Cet instrument consiste en deux circuits enroulés l'un sur l'autre autour d'un noyau de fer doux, un circuit dit primaire constitué d'un fil de gros diamètre enroulé en un petit nombre de spires et un circuit secondaire composé à l'inverse d'un très grand nombre de spires d'un fil très fin. Un générateur de courant (à l'époque une pile, par exemple la pile de Grenet) permet de faire circuler un courant relativement élevé mais de faible tension dans le circuit primaire. Ce courant rend le noyau de fer doux magnétique, qui attire alors un petit aimant fixé sur une partie du circuit primaire appelé trembleur. Ce mouvement coupe brutalement la circulation dans le primaire (comme un simple interrupteur) induisant ainsi un courant dans le secondaire. La très forte résistance de ce circuit (lié à la longueur et à la finesse du fil) crée ainsi entre les deux extrémités du secondaire une différence de potentiel très élevée pouvant produire une étincelle de plusieurs dizaines de centimètres. Dans le même temps, la coupure du primaire annule le champ magnétique du noyau de fer, et l'aimant du trembleur revient dans sa position, permettant à nouveau le passage du courant. L'intérêt de ce dispositif est d'assurer une interruption automatique et à haute fréquence du primaire, ce qui permet de produire une étincelle toutes les quelques millisecondes, une fréquence inaccessible avec des machines électrostatiques.
Des bobines de Ruhmkorff de tailles très diverses ont été produites dans les décennies qui suivirent. On attribue à Gaiffe l'idée de construire de petits modèles (typiquement moins de 10 cm de longueur) et qui vont servir à des activités ludiques, comme des jeux pour enfants ou l'alimentation de petits tubes de Geissler. Mais les bobines de Ruhmkorff ont également servi dans des expériences de laboratoire, par exemple pour l'analyse spectroscopique mise au point vers 1860 par Kirchhoff et Bunsen, et plus tard pour le fonctionnement des tubes à vide poussé comme les tubes de Crookes. La bobine de Ruhmkorff servira ainsi à la découverte des rayons X et à celle de l'électron.

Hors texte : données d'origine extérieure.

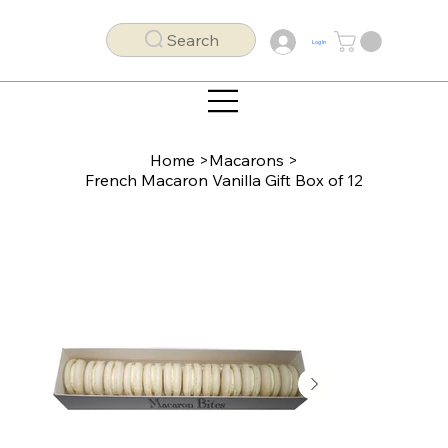
Search
Log In
Home
>
Macarons
>
French Macaron Vanilla Gift Box of 12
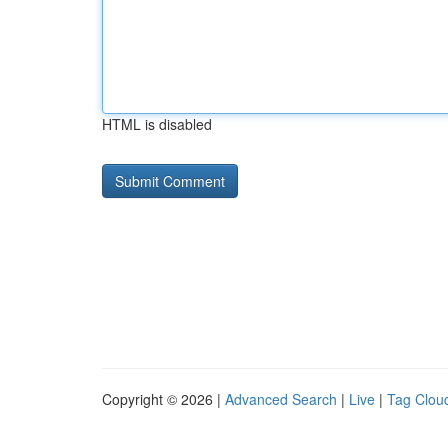
HTML is disabled
Copyright © 2026 |
Advanced Search
|
Live
|
Tag Clou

Une belle bobine de Ruhmkorff dans le cabinet de physique de Passy-Froyennes en Belgique.

Cette collection comporte 11 bobines visibles ci-dessous, de différentes tailles. L'une d'elle, signée Ruhmkorff, a certainement appartenu à Hippolyte Fizeau, et lui a probablement servi pour mettre au point son condensateur. La plus grosse bobine, acquise en avril 2021, est actuellement en cours de réparation.

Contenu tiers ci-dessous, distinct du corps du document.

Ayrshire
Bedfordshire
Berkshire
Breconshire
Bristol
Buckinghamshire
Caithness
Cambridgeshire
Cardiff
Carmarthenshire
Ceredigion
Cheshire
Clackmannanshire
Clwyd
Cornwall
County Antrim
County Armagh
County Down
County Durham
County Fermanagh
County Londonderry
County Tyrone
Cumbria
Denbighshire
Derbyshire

Les applications de la bobine de Ruhmkorff sont très diverses. A partir de 1868 parait une notice recensant les utilisations que l'on peut en faire. Aux expériences amusantes et parfois spectaculaires comme celle des épées lumineuses viendront bientôt s'ajouter les applications des rayons X, notamment en médecine. Les photos de tubes à vide en fonctionnement sur cette page ont d'ailleurs toutes été obtenues avec les bobines ci-dessus.

Notice sur les applications de la bobine de Ruhmkorff (édition de 1904) et illustration de l'application à la radiologie.